Many employers wrongly believe anyone who served in Iraq or Afghanistan suffers from post-traumatic stress disorder and could pose a risk in the workplace, he said.
"Rather than assuming that, what we need to do is to have our employers understand that the best employees in the world and the best-trained employees in the world are our veterans, and they certainly shouldn't be discriminated against for serving our country," he said.
The U.S. Bureau of Labor Statistics reports that the jobless rates among veterans who have served in the military since 2001 was 5.8 percent in 2015, down from 7.2 percent the previous year.
In North Carolina, the unemployment rate for veterans is 3.1 percent, far below the statewide average.
Rep. Grier Martin, D-Wake, tried to insert protections for veterans into House Bill 2 when it was debated on the House floor last month, but Republican lawmakers succeeded in tabling his motion.
In addition to veterans, House Bill 2 doesn't extend discrimination protections to gay and transgender people, which has fueled a statewide and nationwide debate in recent weeks over LGBT rights.

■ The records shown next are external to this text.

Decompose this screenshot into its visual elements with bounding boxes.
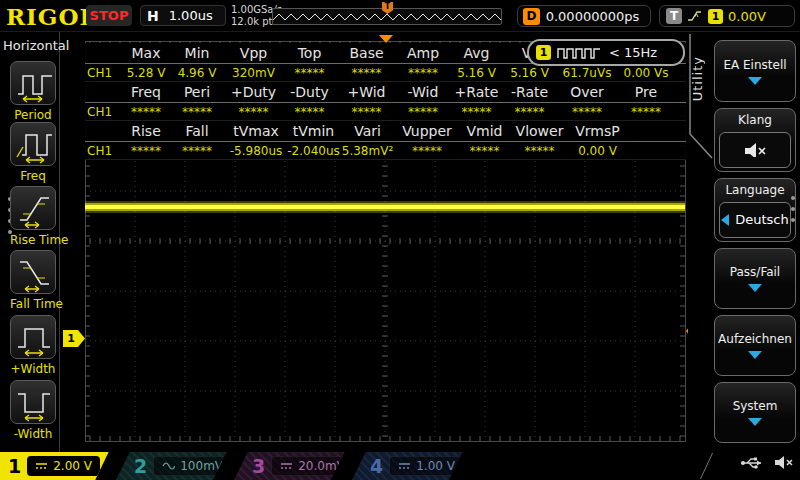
channel-tab-3[interactable]: 320.0mV <box>234 452 348 480</box>
horizontal-item--width[interactable]: +Width <box>10 315 56 376</box>
trigger-readout-box[interactable]: T 1 0.00V <box>659 5 795 27</box>
rising-edge-icon <box>687 9 703 23</box>
measurement-value: ***** <box>450 105 503 119</box>
ch1-trace <box>85 201 685 213</box>
ac-coupling-icon <box>162 459 175 473</box>
menu-button-language[interactable]: LanguageDeutsch <box>714 178 796 242</box>
channel-scale-box: 20.0mV <box>271 456 354 476</box>
channel-tab-4[interactable]: 41.00 V <box>352 452 466 480</box>
measurement-value: ***** <box>459 144 510 158</box>
dc-coupling-icon <box>35 459 48 473</box>
chevron-down-icon <box>748 77 762 85</box>
measurement-header: Vari <box>340 123 395 139</box>
measurement-header-row: FreqPeri+Duty-Duty+Wid-Wid+Rate-RateOver… <box>85 82 686 103</box>
measurement-value: ***** <box>395 144 459 158</box>
channel-scale-box: 100mV <box>153 456 232 476</box>
measurement-value: ***** <box>337 105 396 119</box>
chevron-down-icon <box>748 351 762 359</box>
measurement-header: tVmin <box>287 123 340 139</box>
horizontal-item-freq[interactable]: Freq <box>10 122 56 183</box>
menu-button-ea-einstell[interactable]: EA Einstell <box>714 40 796 102</box>
measurement-value: 4.96 V <box>169 66 225 80</box>
speaker-mute-icon <box>742 139 768 160</box>
measurement-header: Vpp <box>225 45 282 61</box>
waveform-preview-strip[interactable]: T <box>272 8 502 25</box>
menu-button-label: System <box>733 399 778 413</box>
h-label: H <box>147 8 159 24</box>
channel-number: 1 <box>8 455 21 477</box>
delay-badge: D <box>523 8 540 25</box>
measurement-header: Min <box>169 45 225 61</box>
delay-value: 0.00000000ps <box>540 9 645 24</box>
horizontal-item-period[interactable]: Period <box>10 61 56 122</box>
channel-scale-value: 2.00 V <box>53 459 92 473</box>
measurement-header: Pre <box>618 84 674 100</box>
measurement-value: ***** <box>396 66 450 80</box>
menu-button-label: Pass/Fail <box>730 265 780 279</box>
measurement-header: Peri <box>169 84 225 100</box>
channel-tab-1[interactable]: 12.00 V <box>0 452 112 480</box>
trigger-source-badge: 1 <box>708 9 723 24</box>
channel-number: 3 <box>252 455 265 477</box>
channel-scale-value: 20.0mV <box>298 459 345 473</box>
channel-number: 4 <box>370 455 383 477</box>
horizontal-timebase-box[interactable]: H 1.00us <box>140 5 226 26</box>
measurement-header: VrmsP <box>569 123 626 139</box>
speaker-mute-icon <box>774 455 794 470</box>
measurement-value: ***** <box>510 144 569 158</box>
horizontal-item-label: Fall Time <box>10 297 56 311</box>
measurement-value: ***** <box>282 105 337 119</box>
measurement-value: 0.00 V <box>569 144 626 158</box>
channel1-position-marker[interactable]: 1 <box>63 330 85 347</box>
measurement-header: Over <box>556 84 618 100</box>
measurement-value: ***** <box>169 105 225 119</box>
measurement-header: -Rate <box>503 84 556 100</box>
measurement-header: -Duty <box>282 84 337 100</box>
horizontal-item-label: Period <box>10 108 56 122</box>
measurement-header: +Wid <box>337 84 396 100</box>
delay-readout-box[interactable]: D 0.00000000ps <box>517 5 651 27</box>
horizontal-item--width[interactable]: -Width <box>10 380 56 441</box>
measurement-header: Avg <box>450 45 503 61</box>
menu-button-aufzeichnen[interactable]: Aufzeichnen <box>714 315 796 376</box>
measurement-value: ***** <box>396 105 450 119</box>
horizontal-item-fall-time[interactable]: Fall Time <box>10 250 56 311</box>
menu-button-value-box[interactable]: Deutsch <box>719 202 791 238</box>
utility-tab-outline <box>688 32 714 172</box>
menu-button-pass-fail[interactable]: Pass/Fail <box>714 248 796 309</box>
menu-button-label: EA Einstell <box>723 58 786 72</box>
menu-button-klang[interactable]: Klang <box>714 108 796 172</box>
run-state-badge[interactable]: STOP <box>86 5 132 26</box>
measurement-value: -2.040us <box>287 144 340 158</box>
chevron-down-icon <box>748 284 762 292</box>
measurement-header: Max <box>123 45 169 61</box>
trigger-level-value: 0.00V <box>728 9 766 24</box>
chevron-down-icon <box>748 418 762 426</box>
plus-width-icon <box>10 315 56 359</box>
channel-scale-box: 1.00 V <box>389 456 464 476</box>
measurement-header: Amp <box>396 45 450 61</box>
trigger-frequency-popup: 1 < 15Hz <box>527 39 685 66</box>
trigger-position-marker-icon[interactable] <box>379 35 393 43</box>
measurement-header: +Rate <box>450 84 503 100</box>
channel-tab-2[interactable]: 2100mV <box>116 452 230 480</box>
measurement-channel-label: CH1 <box>85 66 123 80</box>
utility-tab-label: Utility <box>690 56 705 101</box>
measurement-header: Fall <box>169 123 225 139</box>
measurement-header: Vlower <box>510 123 569 139</box>
measurement-value: ***** <box>123 105 169 119</box>
menu-button-system[interactable]: System <box>714 382 796 443</box>
channel-scale-value: 1.00 V <box>416 459 455 473</box>
horizontal-item-label: Rise Time <box>10 233 56 247</box>
horizontal-item-rise-time[interactable]: Rise Time <box>10 186 56 247</box>
measurement-value: 5.28 V <box>123 66 169 80</box>
menu-button-label: Aufzeichnen <box>718 332 792 346</box>
measurement-value: ***** <box>337 66 396 80</box>
channel-scale-box: 2.00 V <box>27 456 100 476</box>
dc-coupling-icon <box>398 459 411 473</box>
measurement-value: ***** <box>618 105 674 119</box>
measurement-value: ***** <box>556 105 618 119</box>
menu-button-value: Deutsch <box>735 212 789 227</box>
horizontal-item-label: Freq <box>10 169 56 183</box>
menu-button-value-box[interactable] <box>719 132 791 168</box>
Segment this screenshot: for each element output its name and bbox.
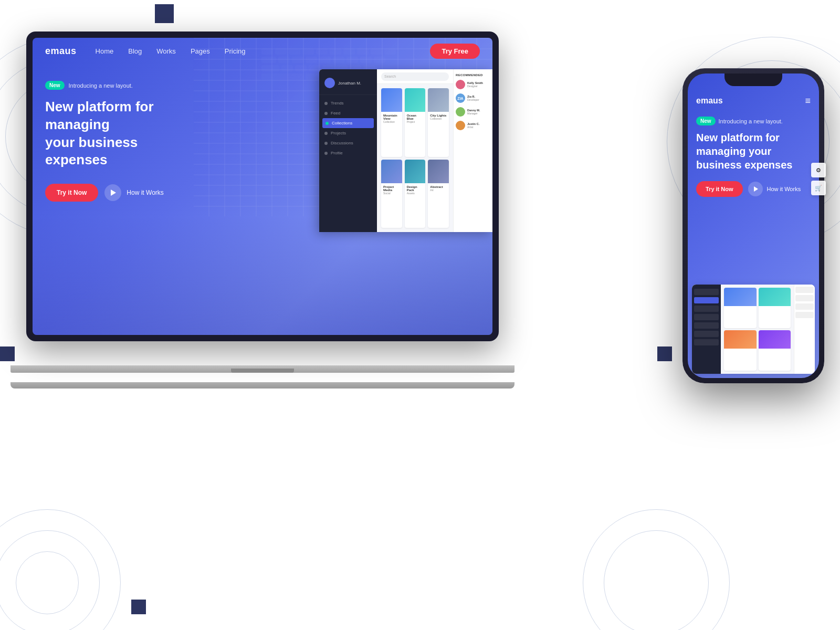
circle-group-bottom-right xyxy=(578,504,735,630)
nav-link-works[interactable]: Works xyxy=(156,47,176,55)
app-right-panel: Recommended Kelly Smith Designer ZIA Zia… xyxy=(453,69,492,232)
rp-item-4: Justin C. Artist xyxy=(456,121,490,130)
phone-try-now-button[interactable]: Try it Now xyxy=(696,181,743,197)
card-title: Mountain View xyxy=(383,114,400,120)
sidebar-item-feed[interactable]: Feed xyxy=(319,108,377,118)
sidebar-dot xyxy=(324,102,328,105)
card-subtitle: Art xyxy=(430,188,447,192)
sidebar-dot xyxy=(324,132,328,135)
app-search-header: Search xyxy=(377,69,453,84)
hamburger-icon[interactable]: ≡ xyxy=(805,96,811,107)
phone-sidebar-item xyxy=(694,339,719,345)
card-image xyxy=(405,160,426,183)
card-subtitle: Collection xyxy=(430,117,447,120)
card-subtitle: Collection xyxy=(383,120,400,123)
rp-item-1: Kelly Smith Designer xyxy=(456,80,490,89)
phone-app-screenshot xyxy=(692,285,815,374)
phone-card-img xyxy=(759,330,791,349)
phone-hero-heading: New platform for managing your business … xyxy=(696,131,811,172)
sidebar-header: Jonathan M. xyxy=(319,74,377,95)
phone-app-card-3 xyxy=(724,330,757,371)
phone-card-img xyxy=(724,330,757,349)
app-search-bar[interactable]: Search xyxy=(381,72,449,81)
phone-rp-item xyxy=(795,295,814,301)
card-image xyxy=(381,88,402,112)
laptop-navbar: emaus Home Blog Works Pages Pricing Try … xyxy=(33,38,492,64)
play-icon xyxy=(748,182,763,196)
card-body: Ocean Blue Project xyxy=(405,112,426,125)
card-title: Ocean Blue xyxy=(407,114,424,120)
laptop-try-free-button[interactable]: Try Free xyxy=(430,44,480,59)
card-image xyxy=(428,160,449,183)
phone-app-right-panel xyxy=(794,285,815,374)
nav-link-blog[interactable]: Blog xyxy=(128,47,142,55)
phone-navbar: emaus ≡ xyxy=(688,89,819,112)
sidebar-item-projects[interactable]: Projects xyxy=(319,128,377,138)
decorative-square xyxy=(657,346,672,361)
laptop-how-it-works-button[interactable]: How it Works xyxy=(104,184,163,201)
laptop-new-tag: New xyxy=(45,81,65,90)
phone-rp-item xyxy=(795,312,814,318)
phone-sidebar-item-active xyxy=(694,297,719,303)
laptop-hero: New Introducing a new layout. New platfo… xyxy=(45,80,192,202)
phone-sidebar-item xyxy=(694,306,719,312)
sidebar-item-profile[interactable]: Profile xyxy=(319,148,377,158)
card-subtitle: Assets xyxy=(407,192,424,195)
phone-sidebar-item xyxy=(694,322,719,329)
nav-link-pages[interactable]: Pages xyxy=(191,47,210,55)
phone-sidebar-item xyxy=(694,314,719,320)
phone-screen: emaus ≡ New Introducing a new layout. Ne… xyxy=(688,74,819,378)
sidebar-user-name: Jonathan M. xyxy=(338,81,361,86)
sidebar-dot xyxy=(324,142,328,145)
card-image xyxy=(405,88,426,112)
rp-desc: Developer xyxy=(467,98,490,101)
rp-avatar xyxy=(456,121,465,130)
rp-desc: Artist xyxy=(467,125,490,129)
cart-side-button[interactable]: 🛒 xyxy=(811,181,826,195)
sidebar-item-trends[interactable]: Trends xyxy=(319,98,377,108)
right-panel-title: Recommended xyxy=(456,74,490,77)
laptop-hero-heading: New platform for managing your business … xyxy=(45,98,192,169)
ring xyxy=(0,530,100,630)
phone-sidebar-item xyxy=(694,331,719,337)
settings-side-button[interactable]: ⚙ xyxy=(811,163,826,177)
phone-how-it-works-button[interactable]: How it Works xyxy=(748,182,801,196)
phone-new-tag: New xyxy=(696,117,716,125)
ring xyxy=(583,509,730,630)
laptop-try-now-button[interactable]: Try it Now xyxy=(45,184,98,202)
phone-app-card-2 xyxy=(759,288,791,328)
card-body: Design Pack Assets xyxy=(405,183,426,197)
laptop-new-badge: New Introducing a new layout. xyxy=(45,81,133,90)
sidebar-dot-active xyxy=(326,122,329,125)
circle-group-bottom-left xyxy=(0,504,126,630)
phone-app-sidebar xyxy=(692,285,721,374)
play-icon xyxy=(104,184,121,201)
card-title: Design Pack xyxy=(407,185,424,192)
phone-badge-text: Introducing a new layout. xyxy=(719,118,783,124)
laptop-badge-text: Introducing a new layout. xyxy=(69,82,133,89)
phone-device: emaus ≡ New Introducing a new layout. Ne… xyxy=(682,68,824,383)
phone-side-buttons: ⚙ 🛒 xyxy=(811,163,826,195)
phone-app-card-4 xyxy=(759,330,791,371)
sidebar-item-collections[interactable]: Collections xyxy=(322,118,374,128)
rp-desc: Designer xyxy=(467,85,490,88)
how-it-works-label: How it Works xyxy=(127,189,163,196)
app-card-5: Design Pack Assets xyxy=(405,160,426,228)
how-it-works-label: How it Works xyxy=(767,186,801,192)
card-subtitle: Social xyxy=(383,192,400,195)
nav-link-home[interactable]: Home xyxy=(96,47,114,55)
sidebar-item-discussions[interactable]: Discussions xyxy=(319,138,377,148)
phone-outer: emaus ≡ New Introducing a new layout. Ne… xyxy=(682,68,824,383)
phone-new-badge: New Introducing a new layout. xyxy=(696,117,783,125)
laptop-display: emaus Home Blog Works Pages Pricing Try … xyxy=(33,38,492,335)
phone-notch xyxy=(724,74,782,86)
rp-avatar xyxy=(456,107,465,117)
app-card-2: Ocean Blue Project xyxy=(405,88,426,157)
decorative-square xyxy=(0,346,15,361)
laptop-hinge xyxy=(231,369,294,373)
sidebar-avatar xyxy=(324,78,335,88)
app-card-6: Abstract Art xyxy=(428,160,449,228)
ring xyxy=(16,551,79,614)
phone-app-main xyxy=(721,285,794,374)
nav-link-pricing[interactable]: Pricing xyxy=(225,47,246,55)
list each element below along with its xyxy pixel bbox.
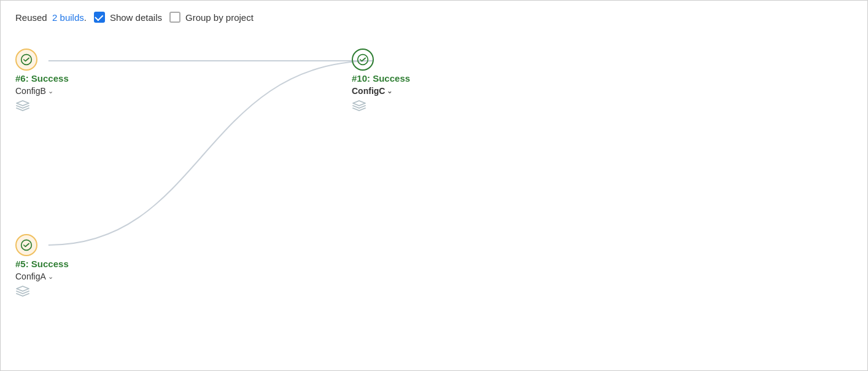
show-details-checkbox[interactable] <box>94 12 105 23</box>
reused-prefix: Reused <box>15 12 47 23</box>
node-5-header <box>15 234 69 256</box>
build-node-5: #5: Success ConfigA ⌄ <box>15 234 69 300</box>
build-6-config[interactable]: ConfigB ⌄ <box>15 86 69 96</box>
build-node-10: #10: Success ConfigC ⌄ <box>352 49 410 115</box>
group-by-project-checkbox[interactable] <box>169 12 180 23</box>
connections-svg <box>1 31 867 365</box>
node-6-header <box>15 49 69 71</box>
node-10-header <box>352 49 410 71</box>
build-node-6: #6: Success ConfigB ⌄ <box>15 49 69 115</box>
toolbar: Reused 2 builds. Show details Group by p… <box>1 1 867 31</box>
build-5-stack-icon <box>15 285 69 300</box>
node-6-icon <box>15 49 37 71</box>
check-circle-icon <box>20 53 33 66</box>
build-6-chevron: ⌄ <box>48 87 53 95</box>
build-5-config[interactable]: ConfigA ⌄ <box>15 271 69 281</box>
build-5-chevron: ⌄ <box>48 273 53 281</box>
dot: . <box>84 12 87 23</box>
build-5-number[interactable]: #5: Success <box>15 259 69 269</box>
build-6-number[interactable]: #6: Success <box>15 73 69 84</box>
group-by-project-label: Group by project <box>185 12 254 23</box>
graph-area: #6: Success ConfigB ⌄ <box>1 31 867 365</box>
node-5-icon <box>15 234 37 256</box>
build-6-stack-icon <box>15 100 69 115</box>
check-circle-icon-10 <box>357 53 369 66</box>
build-10-stack-icon <box>352 100 410 115</box>
group-by-project-checkbox-label[interactable]: Group by project <box>169 12 254 23</box>
check-circle-icon-5 <box>20 239 33 251</box>
show-details-label: Show details <box>110 12 162 23</box>
build-10-config[interactable]: ConfigC ⌄ <box>352 86 410 96</box>
reused-text: Reused 2 builds. <box>15 12 87 23</box>
node-10-icon <box>352 49 374 71</box>
build-10-chevron: ⌄ <box>387 87 392 95</box>
build-10-config-name: ConfigC <box>352 86 385 96</box>
main-container: Reused 2 builds. Show details Group by p… <box>0 0 868 371</box>
build-6-config-name: ConfigB <box>15 86 46 96</box>
build-5-config-name: ConfigA <box>15 271 46 281</box>
reused-count-link[interactable]: 2 builds <box>52 12 84 23</box>
build-10-number[interactable]: #10: Success <box>352 73 410 84</box>
show-details-checkbox-label[interactable]: Show details <box>94 12 162 23</box>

Richardson voted for House Bill 2, but he has since said that was a mistake that he is trying to correct. His proposed bill also would repeal a provision of the law that prevents people from suing in state court over job discrimination.
Martin and three other House members, Reps. Darren Jackson, D-Wake, Graig Meyer, D-Orange, and Susi Hamilton, D-New Hanover, filed a bill Monday that would repeal House Bill 2 entirely. Republican legislative leaders have said they have no plans to do that.